THE DEATH OF SIR CHARLES
When Dr Mortimer had finished reading this strange story, he took off his glasses, folded the manuscript, then turned to Sherlock Holmes and said: 'Don't you find it interesting?'
'Only for a collector of fairy tales,' answered Holmes.
Dr Mortimer drew a newspaper out of his pocket.
'Now, Mr Holmes, this will probably interest you more. This is a local newspaper. It gives an account of the death of Sir Charles Baskerville. Let me read it to you.' Our visitor put on his glasses again and began reading.
'The sudden death of Sir Charles Baskerville is a very sad event. Though he had lived at Baskerville Hall only for a short period of time, his kind and generous character had made his neighbours love and respect him. He was a rich man and it is well known how much he did for all the people who needed his help. He had no children and lived quietly at Baskerville Hall. There were only two servants: a butler named Barrymore and his wife who was the housekeeper.
'The facts of his death are quite simple. For some time Sir Charles's heart and nerves had been bad. He did not go out much. But in the evening he usually liked to walk down the famous yew alley of Baskerville Hall and smoke a cigar there before going to bed. On the fourth of June he told Barrymore that he intended to go to London the next day and ordered him to prepare his luggage. That evening he went out as usual for his walk in the yew alley. He never returned.
'At midnight Barrymore saw that the hall door was still open, and he grew anxious. He took a lantern and went out to look for his master. He followed the marks that Sir Charles's feet had made on the wet ground. Halfway down the alley there is a gate which leads to the moor. Probably Sir Charles had stood there for some time, because the ash of his cigar was discovered on the ground near the gate. He then continued his walk down the alley. His body was found at the far end of it. Barrymore says that his master's footmarks changed after he had passed the moor gate. It seemed that then he had walked on his toes. A farmer, who was on the moor that evening, says that he heard cries, but he cannot tell from which direction they came.
There were no signs of violence on Sir Charles's body. But his face was so much distorted that his friends and his doctor, Mr Mortimer, recognized him with difficulty. Such a change is the usual symptom when death comes from some organic disease of the heart. The postmortem examination proved that Sir Charles had died of heart failure.
'Mr Henry Baskerville, who is Sir Charles's nephew and heir, will probably return to England from Canada in the nearest future.'
Dr Mortimer put the paper back in his pocket.
'Those are the facts that people know, Mr Holmes,' he said.
Holmes had listened attentively to Dr Mortimer's reading.
'And now tell me the facts that people do not know, if there are any,' he said.
'I'll tell you something that I haven't told anyone,' said Dr Mortimer.
'I didn't speak about it, because I was afraid people would think that I was superstitious.

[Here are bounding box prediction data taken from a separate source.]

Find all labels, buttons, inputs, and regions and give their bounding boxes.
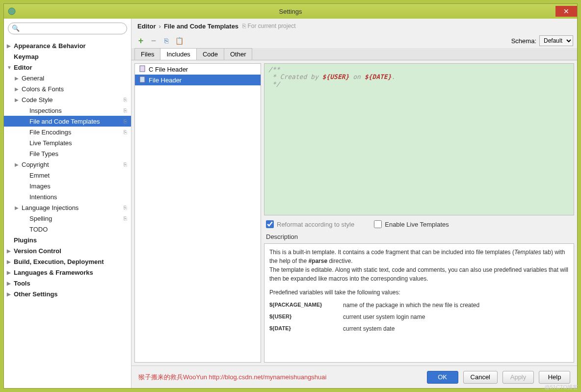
template-editor[interactable]: /** * Created by ${USER} on ${DATE}. */ [264,63,574,215]
breadcrumb-templates: File and Code Templates [164,23,238,30]
tree-item-colors-fonts[interactable]: ▶Colors & Fonts [4,83,131,94]
scope-icon: ⎘ [124,107,127,113]
add-button[interactable]: + [135,35,146,46]
scope-icon: ⎘ [124,118,127,124]
expand-arrow-icon: ▶ [15,205,19,210]
tree-item-other-settings[interactable]: ▶Other Settings [4,288,131,299]
ok-button[interactable]: OK [427,371,458,384]
expand-arrow-icon: ▶ [15,162,19,167]
tree-item-editor[interactable]: ▼Editor [4,62,131,73]
close-button[interactable]: ✕ [555,6,577,17]
expand-arrow-icon: ▼ [7,65,12,70]
expand-arrow-icon: ▶ [15,76,19,81]
scope-icon: ⎘ [124,161,127,167]
tree-item-build-execution-deployment[interactable]: ▶Build, Execution, Deployment [4,256,131,267]
list-item[interactable]: File Header [135,75,261,85]
description-box: This is a built-in template. It contains… [264,243,574,363]
help-button[interactable]: Help [539,371,570,384]
variable-row: ${PACKAGE_NAME}name of the package in wh… [269,301,569,310]
tree-item-code-style[interactable]: ▶Code Style⎘ [4,94,131,105]
expand-arrow-icon: ▶ [7,291,11,297]
tree-item-images[interactable]: Images [4,181,131,191]
template-list: C File HeaderFile Header [134,63,261,363]
expand-arrow-icon: ▶ [7,281,11,286]
template-action-button[interactable]: 📋 [174,35,185,46]
scope-icon: ⎘ [124,205,127,210]
apply-button[interactable]: Apply [502,371,534,384]
cancel-button[interactable]: Cancel [463,371,498,384]
tree-item-intentions[interactable]: Intentions [4,191,131,202]
file-icon [139,76,146,84]
expand-arrow-icon: ▶ [7,248,11,254]
settings-tree: ▶Appearance & BehaviorKeymap▼Editor▶Gene… [4,38,131,388]
expand-arrow-icon: ▶ [15,97,19,103]
remove-button[interactable]: − [148,35,159,46]
scope-icon: ⎘ [124,129,127,135]
tree-item-keymap[interactable]: Keymap [4,51,131,62]
breadcrumb: Editor › File and Code Templates ⎘ For c… [132,19,577,33]
tree-item-file-and-code-templates[interactable]: File and Code Templates⎘ [4,116,131,127]
reformat-checkbox[interactable]: Reformat according to style [266,220,354,228]
watermark-text: 猴子搬来的救兵WooYun http://blog.csdn.net/mynam… [138,373,326,382]
corner-watermark: @51CTO博客 [545,384,578,391]
tree-item-languages-frameworks[interactable]: ▶Languages & Frameworks [4,267,131,278]
tab-other[interactable]: Other [224,48,253,60]
variable-row: ${DATE}current system date [269,324,569,333]
tree-item-file-types[interactable]: File Types [4,148,131,159]
tree-item-todo[interactable]: TODO [4,224,131,235]
tab-code[interactable]: Code [196,48,224,60]
expand-arrow-icon: ▶ [7,270,11,275]
search-input[interactable] [8,23,127,34]
toolbar: + − ⎘ 📋 Schema: Default [132,33,577,48]
tree-item-tools[interactable]: ▶Tools [4,278,131,288]
description-label: Description [264,233,574,240]
tree-item-appearance-behavior[interactable]: ▶Appearance & Behavior [4,40,131,51]
titlebar: Settings ✕ [4,4,577,19]
app-icon [8,7,16,15]
tree-item-version-control[interactable]: ▶Version Control [4,245,131,256]
breadcrumb-editor[interactable]: Editor [137,23,156,30]
svg-rect-2 [140,77,145,82]
svg-rect-1 [140,66,145,72]
project-scope-hint: ⎘ For current project [242,23,295,29]
tree-item-emmet[interactable]: Emmet [4,170,131,181]
tab-includes[interactable]: Includes [160,48,196,60]
tree-item-plugins[interactable]: Plugins [4,235,131,245]
variable-row: ${USER}current user system login name [269,313,569,321]
settings-sidebar: 🔍 ▶Appearance & BehaviorKeymap▼Editor▶Ge… [4,19,132,388]
tree-item-inspections[interactable]: Inspections⎘ [4,105,131,116]
expand-arrow-icon: ▶ [15,86,19,92]
search-icon: 🔍 [12,25,20,32]
tree-item-copyright[interactable]: ▶Copyright⎘ [4,159,131,170]
file-icon [139,65,146,74]
window-title: Settings [279,8,302,15]
tab-files[interactable]: Files [134,48,160,60]
tree-item-language-injections[interactable]: ▶Language Injections⎘ [4,202,131,213]
list-item[interactable]: C File Header [135,64,261,75]
expand-arrow-icon: ▶ [7,259,11,264]
scope-icon: ⎘ [124,215,127,221]
scope-icon: ⎘ [124,97,127,103]
live-templates-checkbox[interactable]: Enable Live Templates [374,220,449,228]
expand-arrow-icon: ▶ [7,43,11,49]
tree-item-general[interactable]: ▶General [4,73,131,83]
svg-point-0 [8,8,15,15]
tree-item-file-encodings[interactable]: File Encodings⎘ [4,127,131,137]
tree-item-spelling[interactable]: Spelling⎘ [4,213,131,224]
schema-label: Schema: [511,37,536,45]
template-tabs: FilesIncludesCodeOther [132,48,577,60]
copy-button[interactable]: ⎘ [161,35,172,46]
tree-item-live-templates[interactable]: Live Templates [4,137,131,148]
schema-select[interactable]: Default [539,35,573,46]
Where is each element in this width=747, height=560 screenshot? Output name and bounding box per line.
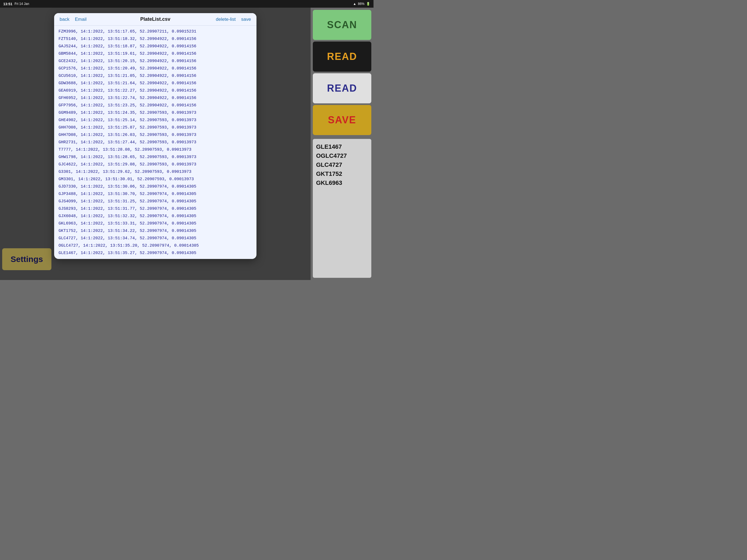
back-button[interactable]: back (60, 17, 70, 22)
plate-entry: GJD7330, 14:1:2022, 13:51:30.06, 52.2090… (58, 183, 252, 190)
read-black-button[interactable]: READ (313, 42, 371, 72)
wifi-icon: ▲ (353, 2, 356, 6)
plate-entry: GKL6963, 14:1:2022, 13:51:33.31, 52.2090… (58, 220, 252, 227)
plate-entry: GDW3688, 14:1:2022, 13:51:21.64, 52.2090… (58, 80, 252, 87)
plate-entry: GEA6919, 14:1:2022, 13:51:22.27, 52.2090… (58, 87, 252, 94)
plate-entry: GAJ5244, 14:1:2022, 13:51:18.87, 52.2090… (58, 43, 252, 50)
plate-entry: FZM3996, 14:1:2022, 13:51:17.65, 52.2090… (58, 28, 252, 35)
plate-entry: GJC4622, 14:1:2022, 13:51:29.08, 52.2090… (58, 161, 252, 168)
recent-plate-item: GLC4727 (316, 160, 368, 169)
modal-header: back Email PlateList.csv delete-list sav… (54, 13, 256, 26)
recent-plate-item: GKT1752 (316, 169, 368, 178)
plate-entry: GFP7956, 14:1:2022, 13:51:23.25, 52.2090… (58, 102, 252, 109)
save-button[interactable]: SAVE (313, 105, 371, 135)
plate-entry: GBM5844, 14:1:2022, 13:51:19.61, 52.2090… (58, 50, 252, 57)
plate-entry: GKT1752, 14:1:2022, 13:51:34.22, 52.2090… (58, 227, 252, 235)
plate-entry: GJS4O99, 14:1:2022, 13:51:31.25, 52.2090… (58, 198, 252, 205)
modal-body[interactable]: FZM3996, 14:1:2022, 13:51:17.65, 52.2090… (54, 26, 256, 259)
plate-entry: FZT5140, 14:1:2022, 13:51:18.32, 52.2090… (58, 35, 252, 43)
plate-entry: T7777, 14:1:2022, 13:51:28.08, 52.209075… (58, 146, 252, 153)
plate-entry: GGM9489, 14:1:2022, 13:51:24.35, 52.2090… (58, 109, 252, 117)
right-panel: SCAN READ READ SAVE GLE1467OGLC4727GLC47… (311, 8, 374, 280)
modal-dialog: back Email PlateList.csv delete-list sav… (54, 13, 256, 259)
read-white-button[interactable]: READ (313, 73, 371, 103)
status-bar: 13:51 Fri 14 Jan ▲ 86% 🔋 (0, 0, 374, 8)
email-button[interactable]: Email (75, 17, 87, 22)
modal-save-button[interactable]: save (241, 17, 251, 22)
status-right: ▲ 86% 🔋 (353, 2, 370, 6)
plate-entry: GHH7D08, 14:1:2022, 13:51:26.03, 52.2090… (58, 131, 252, 138)
plate-entry: GHH7O08, 14:1:2022, 13:51:25.87, 52.2090… (58, 124, 252, 131)
plate-entry: GCE2432, 14:1:2022, 13:51:20.15, 52.2090… (58, 57, 252, 65)
plate-entry: GFH6952, 14:1:2022, 13:51:22.74, 52.2090… (58, 94, 252, 102)
recent-plate-item: OGLC4727 (316, 151, 368, 160)
plate-entry: GLE1467, 14:1:2022, 13:51:35.27, 52.2090… (58, 249, 252, 257)
plate-entry: GCU5610, 14:1:2022, 13:51:21.05, 52.2090… (58, 72, 252, 80)
plate-entry: GHW1798, 14:1:2022, 13:51:28.65, 52.2090… (58, 153, 252, 161)
plate-entry: GM3301, 14:1:2022, 13:51:30.01, 52.20907… (58, 176, 252, 183)
plate-entry: GLC4727, 14:1:2022, 13:51:34.74, 52.2090… (58, 235, 252, 242)
modal-title: PlateList.csv (98, 17, 213, 22)
modal-overlay: back Email PlateList.csv delete-list sav… (0, 8, 311, 280)
plate-entry: G3301, 14:1:2022, 13:51:29.62, 52.209075… (58, 168, 252, 176)
status-time: 13:51 (3, 2, 12, 6)
status-date: Fri 14 Jan (15, 2, 29, 6)
delete-list-button[interactable]: delete-list (216, 17, 236, 22)
battery-level: 86% (358, 2, 364, 6)
plate-entry: GHE4902, 14:1:2022, 13:51:25.14, 52.2090… (58, 117, 252, 124)
scan-button[interactable]: SCAN (313, 10, 371, 40)
plate-entry: GHR2731, 14:1:2022, 13:51:27.44, 52.2090… (58, 138, 252, 146)
plate-entry: GJS8293, 14:1:2022, 13:51:31.77, 52.2090… (58, 205, 252, 212)
modal-header-right: delete-list save (213, 17, 251, 22)
plate-entry: GJP3488, 14:1:2022, 13:51:30.70, 52.2090… (58, 190, 252, 198)
recent-plate-item: GLE1467 (316, 142, 368, 151)
recent-plate-item: GKL6963 (316, 178, 368, 187)
modal-header-left: back Email (60, 17, 98, 22)
battery-icon: 🔋 (366, 2, 370, 6)
plate-entry: GCP1576, 14:1:2022, 13:51:20.49, 52.2090… (58, 65, 252, 72)
plate-entry: OGLC4727, 14:1:2022, 13:51:35.20, 52.209… (58, 242, 252, 249)
plate-entry: GJX6048, 14:1:2022, 13:51:32.32, 52.2090… (58, 212, 252, 220)
recent-plates-panel: GLE1467OGLC4727GLC4727GKT1752GKL6963 (313, 139, 371, 278)
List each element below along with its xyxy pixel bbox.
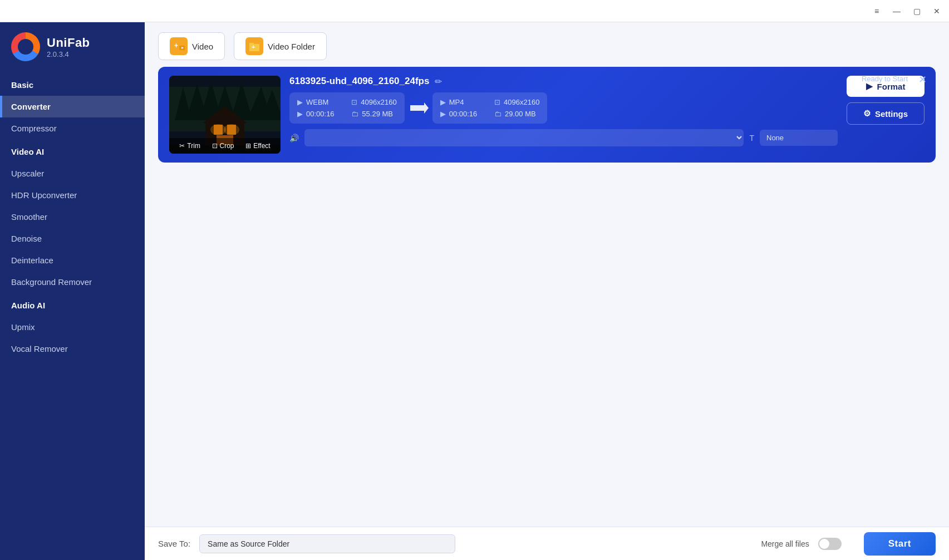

But I have come to you for help, Mr Holmes, and with you I want to be quite frank.
Please listen to what I'm going to tell you. Very few people live on the moor.
With the exception of Mr Frankland, Mr Stapleton, the naturalist, and two or three farmers, there are no other people for many miles. I became friends with Sir Charles during his illness and as we were both interested in science I often visited him and we spent many pleasant evenings together.
'During the last few months I saw clearly that Sir Charles's nerves were in a very bad state.
He was always speaking about this legend which I have just read to you and nothing could make him go out upon the moor at night. The idea of some terrible evil powers was always with him.
He often asked me if I had seen any strange creature, or heard the barking of a dog.
One evening, about three weeks before his death, we were standing at the door of his house and talking. Suddenly I noticed that he was looking at something over my shoulder.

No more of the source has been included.